Verizon Business has swapped Route 66 for the A13, seeking to turn the UK’s industrial corridors into souped-up digital highways for manufacturing and logistics companies. Its new private 5G deal with Thames Freeport looks like a landmark stop – and another junction along its journey at which to fill its tank.

Big wheels, turning – growth of 200% and 100% for private / neutral-host 5G revenue and sales expected in 2025, reckons Verizon Business

Keys to the highway – six-network deal with Thames Freeport spans ports, plants, and logistics, and looks like an important one for the sector

Industry 4.0 ride-share – steady partnership with Nokia, plus liberalised spectrum regimes, appear to underpin the US firm’s international wins

A few leftovers, here, from RCR’s conversation with US-based Verizon Business this week about its latest industrial 5G pitstops – as it further expands a kind of Route 66 road trip (“the highway that’s the best”), connecting American enterprises from the Rust Belt to the Sun Belt, into a flag-planting overseas victory parade down the A13 ‘trunk-road to the sea’, linking London’s biggest logistics and manufacturing hubs along the Thames Estuary. Of course, its new private 5G deal with Thames Freeport is not its first foreign jaunt; it has been working with Associated British Ports (ABP), also in the UK, since 2021, and is part of the new connectivity engine room at an Audi test-track in Germany.

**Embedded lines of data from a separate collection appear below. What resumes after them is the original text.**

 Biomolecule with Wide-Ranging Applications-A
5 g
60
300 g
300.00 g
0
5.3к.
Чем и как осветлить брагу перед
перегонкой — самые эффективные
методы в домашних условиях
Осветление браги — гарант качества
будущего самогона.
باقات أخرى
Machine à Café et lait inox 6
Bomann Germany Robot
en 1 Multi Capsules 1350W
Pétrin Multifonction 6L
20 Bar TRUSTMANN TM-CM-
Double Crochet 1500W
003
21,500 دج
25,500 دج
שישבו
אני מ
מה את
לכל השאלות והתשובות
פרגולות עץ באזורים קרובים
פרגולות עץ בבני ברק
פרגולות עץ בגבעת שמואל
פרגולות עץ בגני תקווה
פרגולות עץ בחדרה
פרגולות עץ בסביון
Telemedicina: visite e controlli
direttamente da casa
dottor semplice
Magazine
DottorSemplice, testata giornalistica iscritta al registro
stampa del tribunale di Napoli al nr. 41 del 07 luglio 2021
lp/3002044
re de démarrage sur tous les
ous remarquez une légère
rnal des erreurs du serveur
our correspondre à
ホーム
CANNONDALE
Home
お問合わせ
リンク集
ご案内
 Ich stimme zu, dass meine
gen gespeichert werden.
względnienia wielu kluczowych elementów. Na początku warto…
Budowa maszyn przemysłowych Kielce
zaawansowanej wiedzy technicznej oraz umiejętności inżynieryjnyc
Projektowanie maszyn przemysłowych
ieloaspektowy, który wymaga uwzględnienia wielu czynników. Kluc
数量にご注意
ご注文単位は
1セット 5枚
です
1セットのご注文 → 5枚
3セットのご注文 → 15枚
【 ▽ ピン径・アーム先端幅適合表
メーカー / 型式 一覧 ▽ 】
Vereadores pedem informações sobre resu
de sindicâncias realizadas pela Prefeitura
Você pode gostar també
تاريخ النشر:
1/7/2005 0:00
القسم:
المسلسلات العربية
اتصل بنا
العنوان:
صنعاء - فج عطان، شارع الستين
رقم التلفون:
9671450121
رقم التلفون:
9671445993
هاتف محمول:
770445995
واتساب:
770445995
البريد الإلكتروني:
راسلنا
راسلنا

All of these setups are with Nokia, it might be noted – which appears, at least, like a favourite for non-domestic Industry 4.0 supplies. It has other conquests outside of the US, too. But this multi-site deployment with Thamesport – at the Port of Tilbury (two networks), DP World London Gateway (two more, for the deep-sea port and its logistics hub), and Ford’s Dagenham plant (another); all backed up (a sixth) – looks like the motherlode for private-5G based AI and IoT, in all their hotly-tipped Industry 4.0 glory. It shows either the newfound maturity of a fledgling market, or the sheer boldness of ambition of a progressive enterprise – and probably both. “The vision is huge.”

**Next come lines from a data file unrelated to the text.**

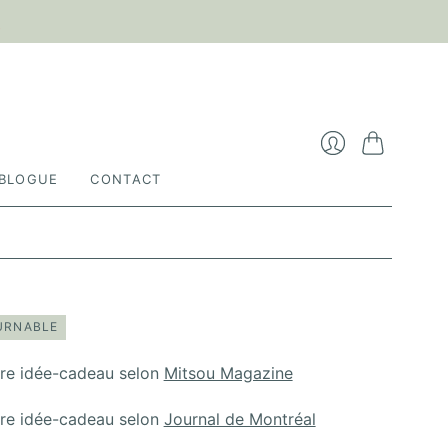

Panier
Se
BLOGUE
CONTACT
connecter
URNABLE
ure idée-cadeau selon
Mitsou Magazine
ure idée-cadeau selon
Journal de Montréal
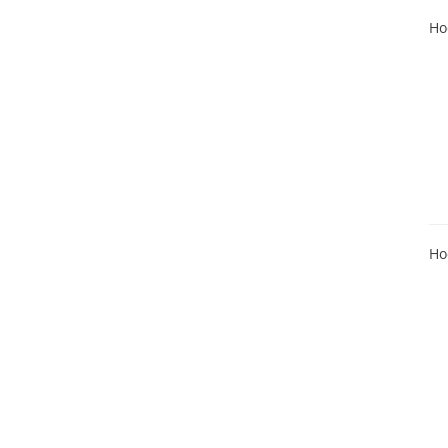
Ho
Ho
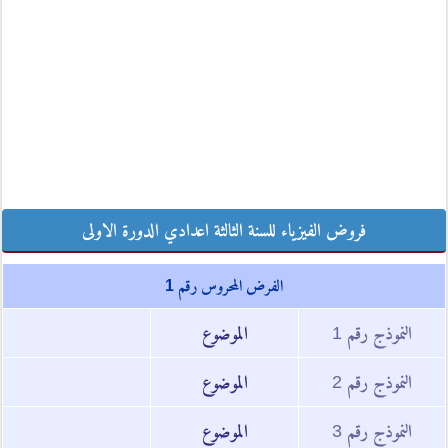
فروض الفيزياء للسنة الثالثة اعدادي الدورة الاولى
الفرض المحروس رقم 1
النموذج رقم 1
الموضوع
النموذج رقم 2
الموضوع
النموذج رقم 3
الموضوع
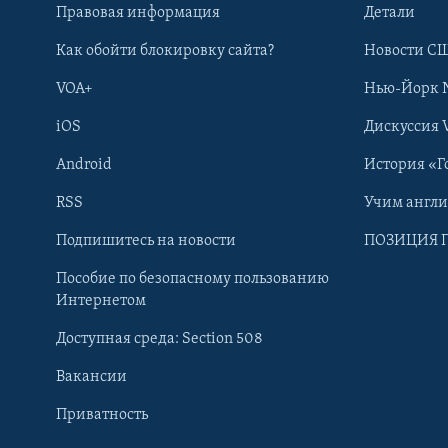
Правовая информация
Детали
Как обойти блокировку сайта?
Новости СШ
VOA+
Нью-Йорк 
iOS
Дискуссия 
Android
История «Г
RSS
Учим англ
Learning English
Подпишитесь на новости
ПОЗИЦИЯ 
Пособие по безопасному пользованию
СОЦИАЛЬНЫЕ СЕТИ
Интернетом
Доступная среда: Section 508
Вакансии
Приватность
Языки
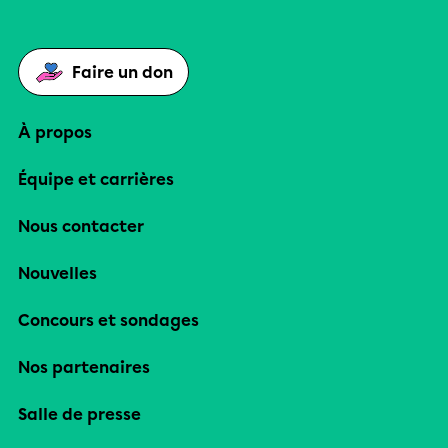
Faire un don
À propos
Équipe et carrières
Nous contacter
Nouvelles
Concours et sondages
Nos partenaires
Salle de presse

This is Jennifer Artley, again, in charge of ‘5G acceleration’ at Verizon Business. “It could not be more ambitious – in terms of what the team at Thames Freeport wants to achieve, for both the tenants of the port, and also for the region and the people of the region,” she said this week. It is the kind of statement, a little vague, which makes you believe – that a new industrial revolution is almost possible, so long as stakeholders are on board, and engines are tuned. The Thames Freeport story will be discussed further in these pages – about how the biggest industrial venues along a dirty British A road (“an okay road that’s the best”, per the Bard of Barking) might be souped up by new digital tech. 

Artley
Artley – ready to go, and ready to move fast

But for now, the initial applications that go on the new infrastructure, rolling-out through the second half of 2025, are quite familiar: loads of comms, loads of cameras, loads of sensors, lots of talk about AI; mostly in the name of worker safety and efficiency, plus machine automation. All of which Nokia also knows very well by now.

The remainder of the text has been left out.